DATA FOR THIS TASK =
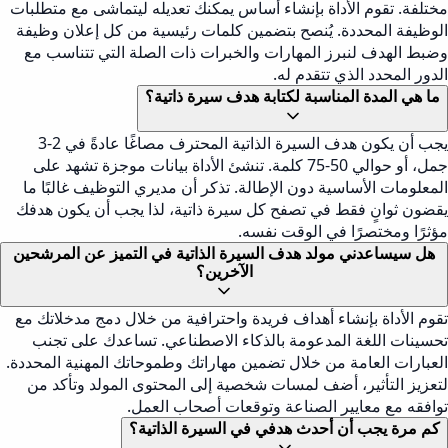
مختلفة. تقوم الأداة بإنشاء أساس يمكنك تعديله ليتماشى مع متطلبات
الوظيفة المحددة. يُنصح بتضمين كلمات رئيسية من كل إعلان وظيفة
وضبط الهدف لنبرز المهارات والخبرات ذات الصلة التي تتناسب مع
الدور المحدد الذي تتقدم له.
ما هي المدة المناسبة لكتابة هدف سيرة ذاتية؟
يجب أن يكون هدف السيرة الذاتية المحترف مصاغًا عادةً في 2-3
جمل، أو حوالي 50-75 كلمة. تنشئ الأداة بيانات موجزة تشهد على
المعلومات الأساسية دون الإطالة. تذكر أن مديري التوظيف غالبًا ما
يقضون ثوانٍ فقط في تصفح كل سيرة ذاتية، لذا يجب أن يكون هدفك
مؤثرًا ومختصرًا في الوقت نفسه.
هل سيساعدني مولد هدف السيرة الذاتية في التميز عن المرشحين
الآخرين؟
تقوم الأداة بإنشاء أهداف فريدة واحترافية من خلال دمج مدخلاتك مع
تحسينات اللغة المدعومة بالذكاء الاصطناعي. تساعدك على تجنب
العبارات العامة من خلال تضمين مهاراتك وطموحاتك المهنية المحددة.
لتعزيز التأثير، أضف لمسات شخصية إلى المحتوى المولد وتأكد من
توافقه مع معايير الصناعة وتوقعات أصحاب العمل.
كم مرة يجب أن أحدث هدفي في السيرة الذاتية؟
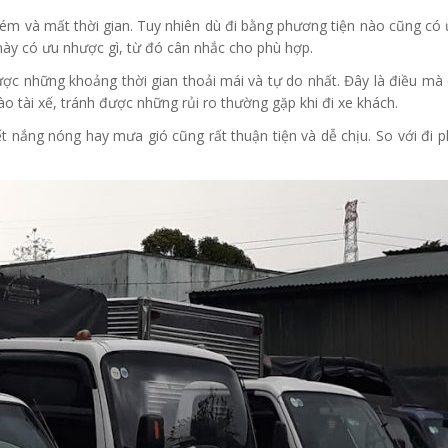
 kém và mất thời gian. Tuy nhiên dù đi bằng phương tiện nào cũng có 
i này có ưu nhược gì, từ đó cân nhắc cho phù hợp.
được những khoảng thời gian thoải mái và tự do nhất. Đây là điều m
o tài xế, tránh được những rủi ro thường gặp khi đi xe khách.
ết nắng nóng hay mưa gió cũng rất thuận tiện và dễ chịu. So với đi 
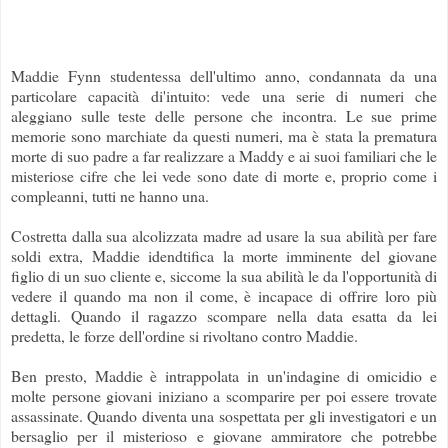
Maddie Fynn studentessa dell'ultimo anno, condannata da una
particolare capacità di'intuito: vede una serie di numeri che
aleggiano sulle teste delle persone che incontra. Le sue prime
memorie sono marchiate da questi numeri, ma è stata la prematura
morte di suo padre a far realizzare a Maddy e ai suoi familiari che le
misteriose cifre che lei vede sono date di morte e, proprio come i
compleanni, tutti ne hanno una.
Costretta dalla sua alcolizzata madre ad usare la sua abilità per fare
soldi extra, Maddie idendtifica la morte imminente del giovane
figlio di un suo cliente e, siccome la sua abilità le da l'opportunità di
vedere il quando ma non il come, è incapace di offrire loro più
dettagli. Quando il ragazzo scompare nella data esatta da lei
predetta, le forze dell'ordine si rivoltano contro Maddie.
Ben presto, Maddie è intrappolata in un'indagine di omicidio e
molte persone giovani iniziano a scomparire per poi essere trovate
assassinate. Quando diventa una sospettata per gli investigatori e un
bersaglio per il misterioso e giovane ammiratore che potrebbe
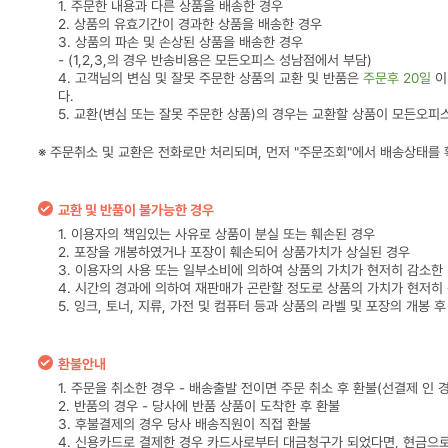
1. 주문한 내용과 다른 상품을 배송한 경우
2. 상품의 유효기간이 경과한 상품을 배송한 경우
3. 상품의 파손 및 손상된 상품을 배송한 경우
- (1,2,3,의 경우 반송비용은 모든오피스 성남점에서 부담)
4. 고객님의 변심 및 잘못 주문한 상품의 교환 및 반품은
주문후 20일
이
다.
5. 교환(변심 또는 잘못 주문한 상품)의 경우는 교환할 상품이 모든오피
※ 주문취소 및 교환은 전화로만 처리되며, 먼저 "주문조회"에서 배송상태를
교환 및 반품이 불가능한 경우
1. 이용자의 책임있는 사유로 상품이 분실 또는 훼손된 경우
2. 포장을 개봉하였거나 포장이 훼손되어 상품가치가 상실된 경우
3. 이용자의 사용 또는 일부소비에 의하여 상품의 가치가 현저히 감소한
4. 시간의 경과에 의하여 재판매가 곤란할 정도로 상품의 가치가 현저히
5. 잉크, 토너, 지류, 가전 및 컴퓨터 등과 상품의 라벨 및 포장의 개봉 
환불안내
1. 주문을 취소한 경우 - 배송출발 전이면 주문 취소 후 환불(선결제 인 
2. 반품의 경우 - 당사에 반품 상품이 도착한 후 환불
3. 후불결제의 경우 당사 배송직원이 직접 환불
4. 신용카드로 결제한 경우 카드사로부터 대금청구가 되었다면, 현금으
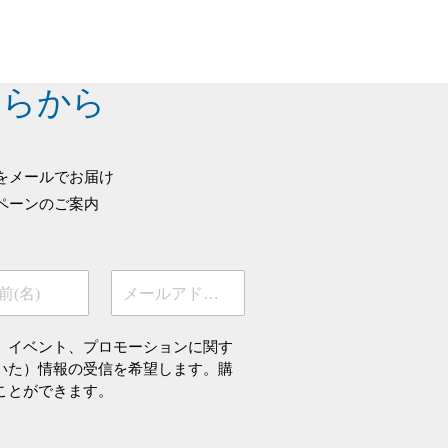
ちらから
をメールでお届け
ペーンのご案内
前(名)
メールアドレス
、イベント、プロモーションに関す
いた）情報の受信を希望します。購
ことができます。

WHAT IS EXPECTED = Take every line from the listing above that includes the word "thời" and copy it.

ANSWER TO THIS PROBLEM =
 kém và mất thời gian. Tuy nhiên dù đi bằng phương tiện nào cũng có 
được những khoảng thời gian thoải mái và tự do nhất. Đây là điều m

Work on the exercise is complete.